Task to complete
Exclude the pictures, then repeat the remaining data exactly.

(Page images and extracted text)

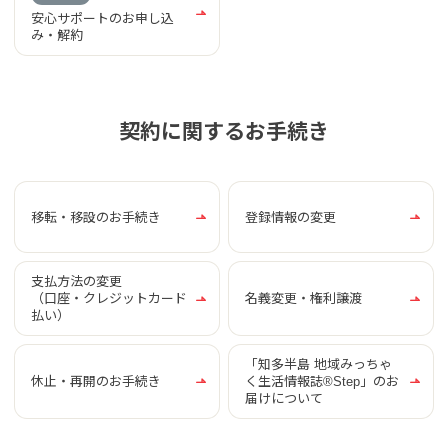
安心サポートのお申し込
み・解約
契約に関するお手続き
移転・移設のお手続き
登録情報の変更
支払方法の変更
（口座・クレジットカード
名義変更・権利譲渡
払い）
「知多半島 地域みっちゃ
休止・再開のお手続き
く生活情報誌®Step」のお
届けについて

Expected answer
安心サポートのお申し込
み・解約
契約に関するお手続き
移転・移設のお手続き
登録情報の変更
支払方法の変更
（口座・クレジットカード
名義変更・権利譲渡
払い）
「知多半島 地域みっちゃ
休止・再開のお手続き
く生活情報誌®Step」のお
届けについて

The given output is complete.